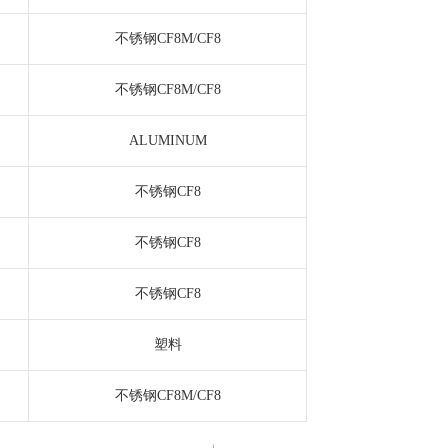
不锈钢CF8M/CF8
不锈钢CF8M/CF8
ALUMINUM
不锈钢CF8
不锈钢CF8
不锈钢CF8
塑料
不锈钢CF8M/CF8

══════

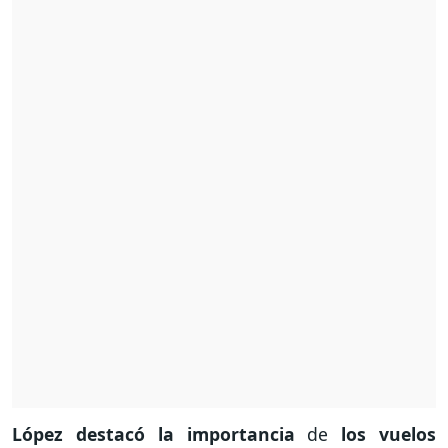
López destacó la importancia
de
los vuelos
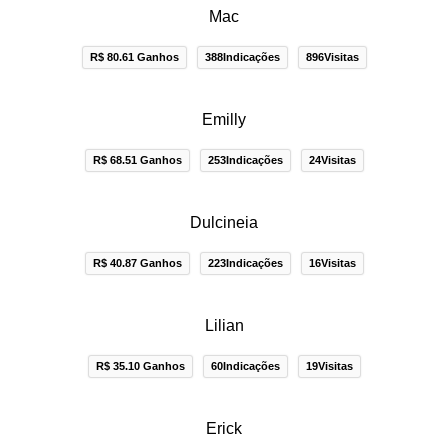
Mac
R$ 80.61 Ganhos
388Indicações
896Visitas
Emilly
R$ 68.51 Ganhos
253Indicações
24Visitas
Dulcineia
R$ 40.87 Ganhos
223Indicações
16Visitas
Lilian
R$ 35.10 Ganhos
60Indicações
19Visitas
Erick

══════

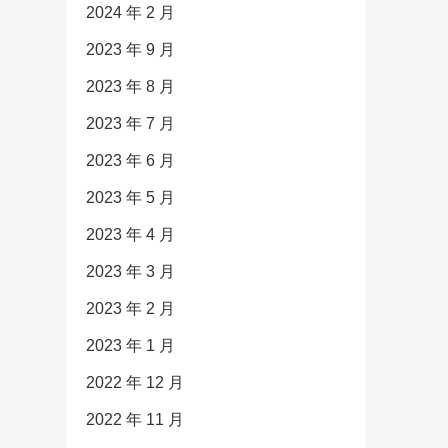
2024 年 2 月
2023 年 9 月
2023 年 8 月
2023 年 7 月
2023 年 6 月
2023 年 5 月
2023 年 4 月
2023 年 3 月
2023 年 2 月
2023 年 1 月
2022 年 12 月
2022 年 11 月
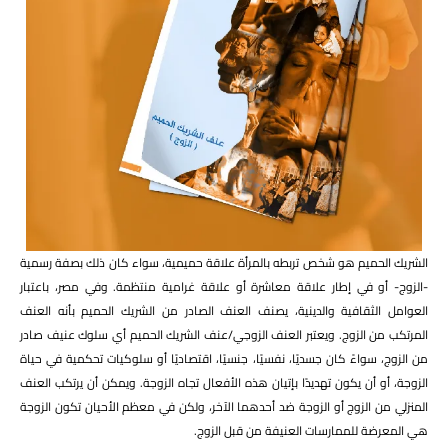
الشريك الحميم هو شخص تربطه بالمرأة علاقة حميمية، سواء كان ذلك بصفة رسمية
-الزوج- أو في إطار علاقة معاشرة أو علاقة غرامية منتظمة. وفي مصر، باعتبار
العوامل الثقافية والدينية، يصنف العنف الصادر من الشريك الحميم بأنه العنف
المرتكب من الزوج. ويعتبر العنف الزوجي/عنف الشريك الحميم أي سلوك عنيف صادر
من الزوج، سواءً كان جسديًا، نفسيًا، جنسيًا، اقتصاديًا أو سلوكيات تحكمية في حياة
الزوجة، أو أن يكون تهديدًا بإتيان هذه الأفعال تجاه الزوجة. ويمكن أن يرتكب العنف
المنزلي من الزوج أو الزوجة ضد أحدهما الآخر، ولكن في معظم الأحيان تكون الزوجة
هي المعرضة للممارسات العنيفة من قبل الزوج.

══════

● Instructions to follow
Gather each line from the entries above that includes the word "الزوجة".

● Solution to the problem
الزوجة، أو أن يكون تهديدًا بإتيان هذه الأفعال تجاه الزوجة. ويمكن أن يرتكب العنف
المنزلي من الزوج أو الزوجة ضد أحدهما الآخر، ولكن في معظم الأحيان تكون الزوجة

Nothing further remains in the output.